Dastardly system monitor programs (key loggers) were found in seven per cent of consumer and enterprise PCs scanned using Webroot’s software, down from 19 per cent in Q4 2004.
Lallygagging trojan horse programs were found on 19 per cent of consumer PCs and seven per cent of enterprise PCs, a figure unchanged from Q4 2004.
“To combat spyware effectively, the anti-spyware industry must be fully informed about the origins of spyware, its growth path and the impact it has on consumers and businesses,” warned David Moll, CEO at Webroot.
“Our previous Quarterly SpyAudit Reports have provided a numerical analysis of spyware’s growth, but our industry has been lacking a comprehensive resource that fully documents the spyware threat.
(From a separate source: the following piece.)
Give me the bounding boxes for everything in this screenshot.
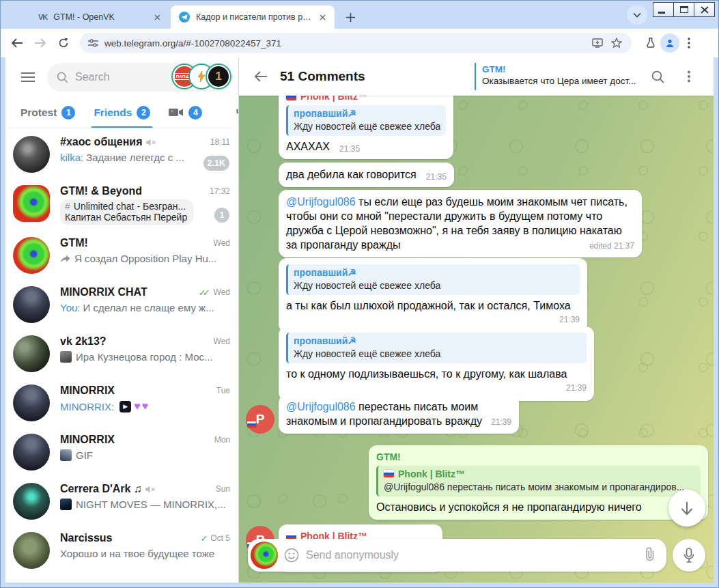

The State of Spyware Report fills that void and delivers the most in-depth, expansive review and analysis of spyware to date.”
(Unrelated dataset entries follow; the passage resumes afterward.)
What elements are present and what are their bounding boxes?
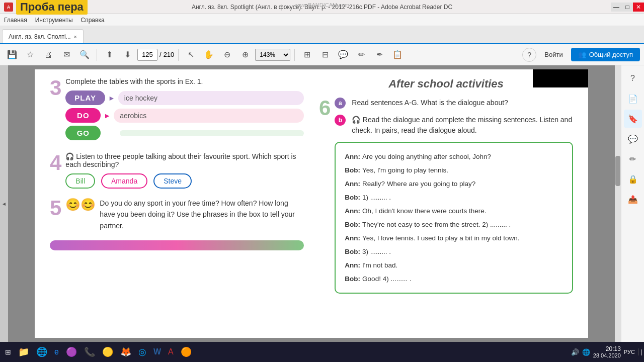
start-button[interactable]: ⊞ (2, 343, 14, 361)
hand-tool-button[interactable]: ✋ (201, 47, 217, 63)
ex5-number: 5 (50, 198, 61, 219)
zoom-in-button[interactable]: ⊕ (237, 47, 253, 63)
taskbar-acrobat[interactable]: A (165, 343, 177, 361)
share-button[interactable]: 👥 Общий доступ (571, 48, 640, 61)
speaker-bob-5: Bob: (345, 272, 360, 286)
taskbar-file-explorer[interactable]: 📁 (15, 343, 32, 361)
speaker-bob-1: Bob: (345, 163, 360, 177)
speaker-icon[interactable]: 🔊 (571, 348, 579, 356)
maximize-button[interactable]: □ (622, 3, 633, 12)
taskbar-ie[interactable]: e (51, 343, 62, 361)
taskbar-app1[interactable]: 🟣 (63, 343, 80, 361)
line-ann-1: Are you doing anything after school, Joh… (362, 150, 491, 163)
pdf-left-column: 3 Complete the tables with the sports in… (50, 77, 304, 330)
do-row: DO ► aerobics (65, 108, 304, 123)
sign-in-button[interactable]: Войти (540, 49, 567, 60)
line-ann-3: Oh, I didn't know there were courts ther… (362, 204, 486, 218)
print-button[interactable]: 🖨 (40, 47, 56, 63)
taskbar-time-block: 20:13 28.04.2020 (593, 345, 621, 358)
dialogue-line-6: Ann: Yes, I love tennis. I used to play … (345, 231, 563, 245)
toolbar-separator-3 (294, 49, 295, 61)
close-button[interactable]: ✕ (633, 3, 644, 12)
line-ann-4: Yes, I love tennis. I used to play a bit… (362, 231, 519, 245)
taskbar: ⊞ 📁 🌐 e 🟣 📞 🟡 🦊 ◎ W A 🟠 🔊 🌐 20:13 28.04.… (0, 342, 644, 362)
dialogue-line-7: Bob: 3) ......... . (345, 245, 563, 258)
sidebar-bookmarks-button[interactable]: 🔖 (624, 110, 642, 128)
cursor-tool-button[interactable]: ↖ (183, 47, 199, 63)
ex4-number: 4 (50, 152, 61, 173)
menu-home[interactable]: Главная (4, 17, 27, 24)
play-arrow-icon: ► (108, 94, 115, 102)
page-wrapper: 3 Complete the tables with the sports in… (8, 65, 615, 342)
sidebar-highlight-button[interactable]: ✏ (624, 150, 642, 168)
play-content-field: ice hockey (118, 91, 304, 105)
zoom-select[interactable]: 143% 100% 75% 125% (255, 49, 290, 61)
marquee-zoom-button[interactable]: ⊞ (299, 47, 315, 63)
email-button[interactable]: ✉ (58, 47, 74, 63)
comment-button[interactable]: 💬 (335, 47, 351, 63)
sidebar-help-button[interactable]: ? (624, 69, 642, 87)
play-pill: PLAY (65, 90, 105, 105)
prev-page-button[interactable]: ⬆ (101, 47, 117, 63)
forms-button[interactable]: 📋 (389, 47, 406, 63)
line-bob-1: Yes, I'm going to play tennis. (362, 163, 448, 177)
scroll-thumb[interactable] (615, 156, 620, 186)
dialogue-line-8: Ann: I'm not bad. (345, 258, 563, 272)
line-bob-2: 1) ......... . (362, 191, 391, 204)
watermark: www.BANDICAM.com (295, 2, 349, 8)
help-button[interactable]: ? (522, 48, 536, 62)
taskbar-sys-icons: 🔊 🌐 20:13 28.04.2020 РУС | (571, 345, 642, 358)
steve-pill: Steve (153, 173, 192, 189)
save-button[interactable]: 💾 (4, 47, 20, 63)
page-nav: / 210 (137, 49, 174, 61)
taskbar-vlc[interactable]: 🟠 (178, 343, 195, 361)
ex3-instruction: Complete the tables with the sports in E… (65, 77, 304, 85)
scroll-mode-button[interactable]: ⊟ (317, 47, 333, 63)
ex6a-badge: a (335, 98, 346, 109)
sidebar-pages-button[interactable]: 📄 (624, 89, 642, 108)
tab-label: Англ. яз. 8кл. Сполтl... (9, 33, 71, 40)
ex6a-text: Read sentences A-G. What is the dialogue… (352, 98, 573, 108)
do-arrow-icon: ► (104, 112, 111, 120)
line-bob-3: They're not easy to see from the street.… (362, 218, 511, 231)
app-logo: A Проба пера (0, 0, 88, 15)
menu-help[interactable]: Справка (81, 17, 105, 24)
sidebar-lock-button[interactable]: 🔒 (624, 170, 642, 188)
highlight-button[interactable]: ✏ (353, 47, 369, 63)
menu-tools[interactable]: Инструменты (35, 17, 73, 24)
taskbar-app2[interactable]: 📞 (81, 343, 98, 361)
network-icon[interactable]: 🌐 (582, 348, 590, 356)
taskbar-app4[interactable]: 🦊 (117, 343, 134, 361)
taskbar-date: 28.04.2020 (593, 352, 621, 358)
taskbar-app5[interactable]: ◎ (135, 343, 149, 361)
show-desktop-icon[interactable]: | (638, 348, 642, 355)
sidebar-export-button[interactable]: 📤 (624, 190, 642, 208)
emoji-faces-icon: 😊😊 (65, 198, 96, 212)
ex4-content: 🎧 Listen to three people talking about t… (65, 152, 304, 189)
name-pills-row: Bill Amanda Steve (65, 173, 304, 189)
sidebar-comments-button[interactable]: 💬 (624, 130, 642, 148)
tab-pdf[interactable]: Англ. яз. 8кл. Сполтl... × (2, 29, 84, 43)
tab-close-icon[interactable]: × (74, 34, 77, 40)
bookmark-button[interactable]: ☆ (22, 47, 38, 63)
zoom-out-small-button[interactable]: 🔍 (76, 47, 93, 63)
pdf-page: 3 Complete the tables with the sports in… (35, 69, 588, 338)
next-page-button[interactable]: ⬇ (119, 47, 135, 63)
dialogue-line-0: Ann: Are you doing anything after school… (345, 150, 563, 163)
do-pill: DO (65, 108, 101, 123)
left-panel-toggle[interactable]: ◄ (0, 65, 8, 342)
ex6b-text: Read the dialogue and complete the missi… (352, 116, 572, 134)
page-number-input[interactable] (137, 49, 157, 61)
minimize-button[interactable]: — (611, 3, 622, 12)
vertical-scrollbar[interactable] (615, 65, 621, 342)
zoom-out-button[interactable]: ⊖ (219, 47, 235, 63)
sign-button[interactable]: ✒ (371, 47, 387, 63)
taskbar-app3[interactable]: 🟡 (99, 343, 116, 361)
ex6a: a Read sentences A-G. What is the dialog… (335, 98, 573, 109)
dialogue-line-2: Ann: Really? Where are you going to play… (345, 177, 563, 191)
taskbar-chrome[interactable]: 🌐 (33, 343, 50, 361)
speaker-bob-2: Bob: (345, 191, 360, 204)
toolbar-separator-1 (97, 49, 97, 61)
taskbar-word[interactable]: W (150, 343, 164, 361)
amanda-pill: Amanda (101, 173, 147, 189)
Webroot’s data comes from an analysis of stats from Webroot’s consumer and corporate SpyAudit tools and from online research conducted by Webroot’s automated spyware research system, Phileas.
Although most spyware is associated with flesh-tastic porno sites and deeply dodgy warez sites, Phileas recognised 4,294 sites (with almost 90,000 pages) containing some form of steeenkin’ spyware.
Here’s the science: Webroot reached their figure for the value of the spyware market by multiplying the average number of pieces of adware per machines (4.38, they say) by the number of active users on the net (290m – according to Nielsen Netratings) times the value of each adware installation per year – US$2.25 (~£1.18~€1.73), a figure derived Claria’s filing that it made US$90m (~£47.3m~€69.5m) a year from 40m “users”.
Although these figures seem disturbing, many industry eyebrows have arced skywards at Webroot’s figures, with an article in Techdirt suggesting that the company might be trying to pump up its own value by exaggerating the threat.
The scathing piece points out that Webroot is using a highly controversial method of including “mostly harmless tracking cookies” and lumping them in with spyware to boost the apparent size of the market.